A las 3 de la mañana de cualquier sábado almeriense, la calle Trajano huele a lumbre de pueblo mientras enfrente empieza a apaciguarse la cola del Superocho; en la madrugada de cualquier fin de semana, junto a las Cuatro Calles, en el portal número 20, huele un poco a panadería de Enix, la luz es débil, como la carne, y al lado, el puesto de pollos de Miguel, guarda silencio en la oscuridad de su puerta metálica, esperando los pedidos del día siguiente de esos vecinos flojos que no tendrán ganas de cocinar en domingo; a esas altas horas empieza el hambre de Carpanta a merodear por el estómago de los noctámbulos, tras tanta Coronita y chupito a pie de barra. El éxito está siempre en lo más fácil y la distancia más corta es casi siempre la línea recta: nada hay más cerca en Las Cuatro Calles para apaciguar la gula que la Beethoven. Allí dentro reina Ramón y su alguacilillo Basilio. "Una de salami y aceitunas negras sin queso, ¿te puedo pagar con bizum?", pregunta un fiestero con voz de seguir aún en la pista de baile. "Solo efectivo, lo pone en la puerta", contesta Basilio, que aunque solo lleva dos años, ya es un psicólogo depurado. El paisaje es el de un horno industrial que huele a gloria a esa hora y un obrador con porciones de jamón york, orégano, salami, tomate y otros condimentos, de los que se sirve Ramón para ir dándole colorido a la masa horneada, mientras Basilio, con cara de cancerbero, atiende los pedidos de la clientela. Así lleva años y años la Beethoven, con otros protagonistas anteriores, pero con el mismo ritual.
La Pizzería Beethoven abrió en 1992, justo cuando vino al mundo la sevillana Isla de la Cartuja y cuando el pebetero de Barcelona se incendió; era su dueño Antonio Nieto, en ese local donde antes hubo una tienda de pinturas de la que ya no se acuerda nadie, a pesar de que solo hace 32 años de aquello (tendemos a ver lo que hay, no lo que hubo).
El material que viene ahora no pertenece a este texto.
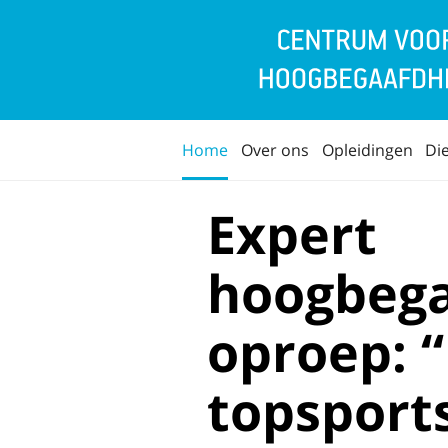
Home
Over ons
Opleidingen
Di
Expert
hoogbega
oproep: 
topsport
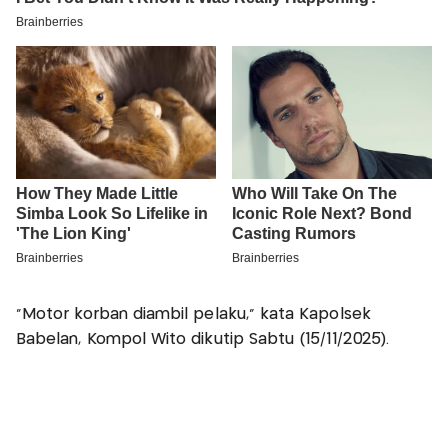
"Motor korban diambil pelaku," kata Kapolsek
Babelan, Kompol Wito dikutip Sabtu (15/11/2025).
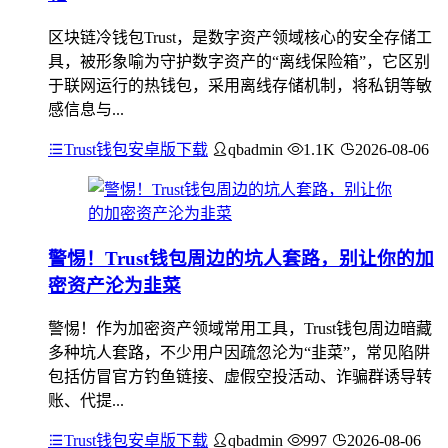
区块链冷钱包Trust，是数字资产领域核心的安全存储工
具，被形象喻为守护数字资产的“离线保险箱”，它区别
于联网运行的热钱包，采用离线存储机制，将私钥等敏
感信息与...
Trust钱包安卓版下载
qbadmin
1.1K
2026-08-06
警惕！Trust钱包周边的坑人套路，别让你的加
密资产沦为韭菜
警惕！作为加密资产领域常用工具，Trust钱包周边暗藏
多种坑人套路，不少用户因疏忽沦为“韭菜”，常见陷阱
包括仿冒官方钓鱼链接、虚假空投活动、诈骗群诱导转
账、代提...
Trust钱包安卓版下载
qbadmin
997
2026-08-06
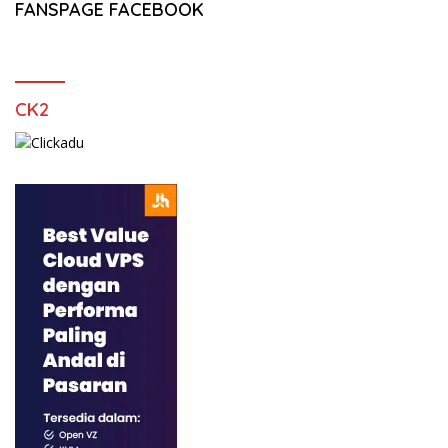
FANSPAGE FACEBOOK
CK2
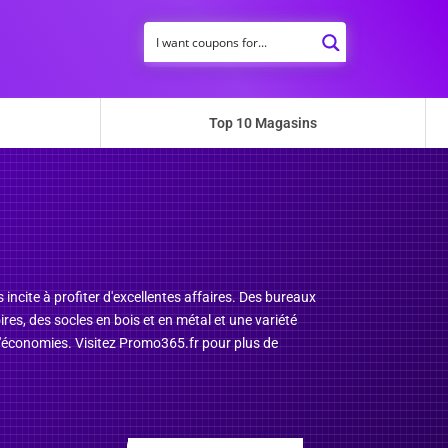
Top 10 Magasins
incite à profiter d'excellentes affaires. Des bureaux
res, des socles en bois et en métal et une variété
 d'économies. Visitez Promo365.fr pour plus de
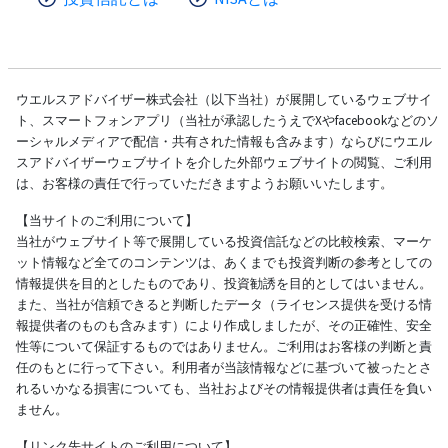
ウエルスアドバイザー株式会社（以下当社）が展開しているウェブサイ
ト、スマートフォンアプリ（当社が承認したうえでXやfacebookなどのソ
ーシャルメディアで配信・共有された情報も含みます）ならびにウエル
スアドバイザーウェブサイトを介した外部ウェブサイトの閲覧、ご利用
は、お客様の責任で行っていただきますようお願いいたします。
【当サイトのご利用について】
当社がウェブサイト等で展開している投資信託などの比較検索、マーケ
ット情報など全てのコンテンツは、あくまでも投資判断の参考としての
情報提供を目的としたものであり、投資勧誘を目的としてはいません。
また、当社が信頼できると判断したデータ（ライセンス提供を受ける情
報提供者のものも含みます）により作成しましたが、その正確性、安全
性等について保証するものではありません。ご利用はお客様の判断と責
任のもとに行って下さい。利用者が当該情報などに基づいて被ったとさ
れるいかなる損害についても、当社およびその情報提供者は責任を負い
ません。
【リンク先サイトのご利用について】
En esa pizzería consagrada a un genio sordo, reinó durante muchos años Emilio, el veterano del pelo blanco, que también se hacía el sordo -como casi todos los camareros- cuando se sentía apabullado de exigencias, a unas horas en las que todos nos volvemos exigentes.
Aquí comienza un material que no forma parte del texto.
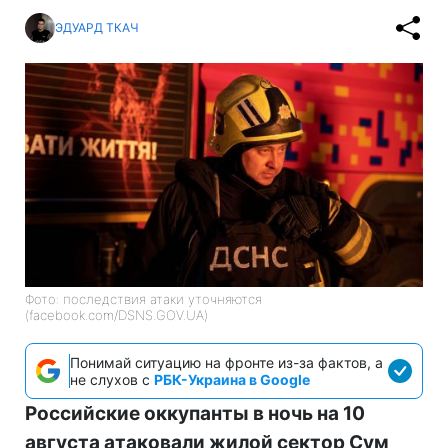
ЭДУАРД ТКАЧ
Фото: последствия атаки уточняются
(facebook.com/DSNS.GOV.UA)
Понимай ситуацию на фронте из-за фактов, а
не слухов с
РБК-Украина в Google
Российские оккупанты в ночь на 10
августа атаковали жилой сектор Сум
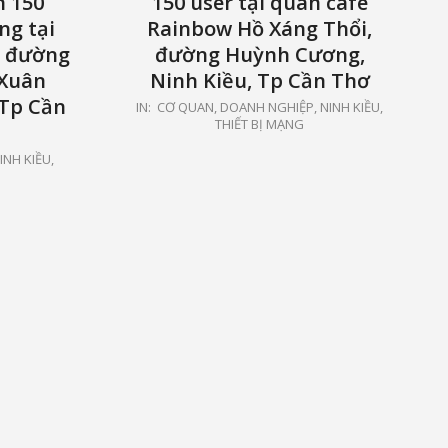
n 150
150 user tại quán cafe
ng tại
Rainbow Hồ Xáng Thổi,
e đường
đường Huỳnh Cương,
 Xuân
Ninh Kiều, Tp Cần Thơ
 Tp Cần
2021-
IN:
CƠ QUAN, DOANH NGHIỆP
,
NINH KIỀU
,
THIẾT BỊ MẠNG
01-
24
INH KIỀU
,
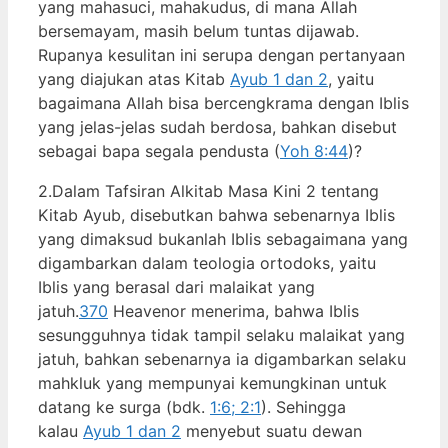
yang mahasuci, mahakudus, di mana Allah
bersemayam, masih belum tuntas dijawab.
Rupanya kesulitan ini serupa dengan pertanyaan
yang diajukan atas Kitab
Ayub 1 dan 2
, yaitu
bagaimana Allah bisa bercengkrama dengan Iblis
yang jelas-jelas sudah berdosa, bahkan disebut
sebagai bapa segala pendusta (
Yoh 8:44
)?
2.Dalam Tafsiran Alkitab Masa Kini 2 tentang
Kitab Ayub, disebutkan bahwa sebenarnya Iblis
yang dimaksud bukanlah Iblis sebagaimana yang
digambarkan dalam teologia ortodoks, yaitu
Iblis yang berasal dari malaikat yang
jatuh.
370
Heavenor menerima, bahwa Iblis
sesungguhnya tidak tampil selaku malaikat yang
jatuh, bahkan sebenarnya ia digambarkan selaku
mahkluk yang mempunyai kemungkinan untuk
datang ke surga (bdk.
1:6; 2:1
). Sehingga
kalau
Ayub 1 dan 2
menyebut suatu dewan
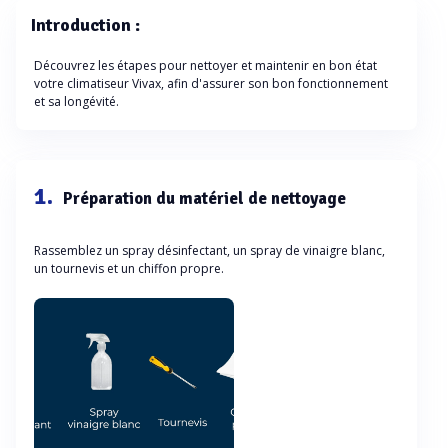
Introduction :
Découvrez les étapes pour nettoyer et maintenir en bon état
votre climatiseur Vivax, afin d'assurer son bon fonctionnement
et sa longévité.
1.
Préparation du matériel de nettoyage
Rassemblez un spray désinfectant, un spray de vinaigre blanc,
un tournevis et un chiffon propre.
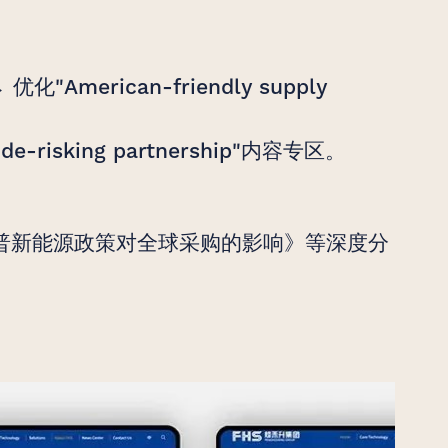
merican-friendly supply
isking partnership"内容专区。
普新能源政策对全球采购的影响》等深度分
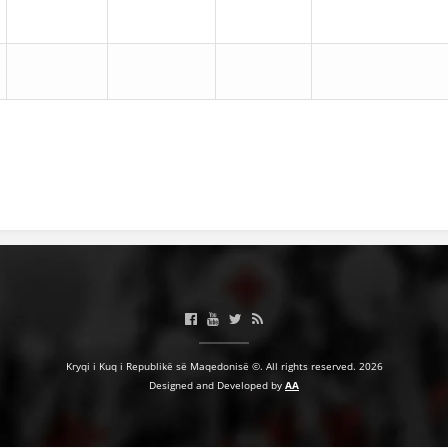
Kryqi i Kuq i Republikë së Maqedonisë ©. All rights reserved. 2026
Designed and Developed by
AA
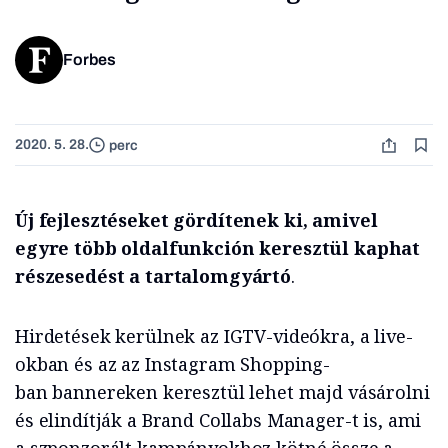
Forbes
2020. 5. 28.
perc
Új fejlesztéseket gördítenek ki, amivel
egyre több oldalfunkción keresztül kaphat
részesedést a tartalomgyártó
.
Hirdetések kerülnek az IGTV-videókra, a live-
okban és az az Instagram Shopping-
ban bannereken keresztül lehet majd vásárolni
és elindítják a Brand Collabs Manager-t is, ami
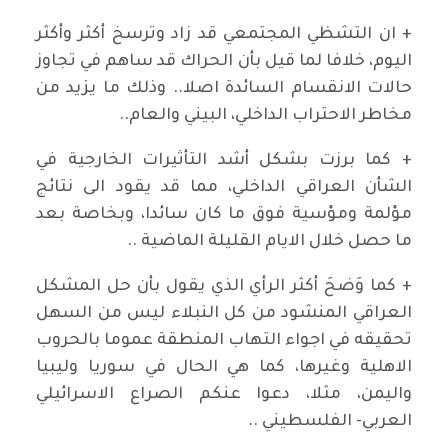
+ ان التشظي المجتمعي قد زاد وترسخ أكثر وأكثر
اليوم، خلافا لما قيل بأن الحراك قد ساهم في تجاوز
حالات الانقسام السائدة اصلا.. وذلك ما يزيد من
مخاطر الاحتراب الداخلي، البيني والعام..
+ كما برزت بشكل أشد التأثيرات الخارجية في
الشأن العراقي الداخلي، مما قد يقود الى نتائج
مؤلمة ومؤسية فوق ما كان سائدا، وبخاصة بعد
ما حصل خلال الايام القليلة الماضية ..
+ كما وَضحَ أكثر الرأي الذي يقول بأن حل المشكل
العراقي المنشود من كل النبلاء ليس من السهل
تحقيقه في اجواء التهاب المنطقة عموما بالحروب
الاهلية وغيرها، كما هي الحال في سوريا وليبيا
واليمن، مثلا، دعوا عنكم الصراع الاسرائيلي
العربي- الفلسطيني ..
A la Beethoven -de quien alguien ha escrito en las redes sociales con mucha crueldad que la carne picada sabe a sobaco sudado de paquistaní- hay que ir sin pretensiones, hay que ir con la humildad de un caracol, sabiendo que a esas horas genuinas, después de tanto destilado, después de tanto histrionismo, todo sabe a gloria: aunque, en vez de salsa barbacoa, sus aplaudidas salchichas con queso llevasen gasolina, sabrían a ambrosía; allí, a la Beethoven trajanera, que tanta hambre quita y sigue quitando cuando más hiere el hambre, hay que ir así: sin complejos; allí no hay que ir como iría Antonio Zapata a un Estrella Michelín, a saborear una cocochas de merluza con una copa de Godello. No, allí hay que ir como cuando te llevaban en volandas los compañeros a quitarte la melopea en una fuente de agua. Tu estado de ánimo es tu destino, dejo escrito Herodoto. Y allí en esa pizzería express, con azulejos trasnochados y una pizarra verde de los tiempos de la EGB, se fragua uno de los momentos cumbres de la noche: cuando Ramón saca la masa crujiente con la pala y la festonea de tropezones, cuando Basilio la mete en el cartón, cierra la tapa y te dice: "Son ocho euros, en efectivo por favor, y ten cuidado que quema mucho". Gracias a la proletaria y querida Beethoven, al día siguiente la resaca será menos resaca.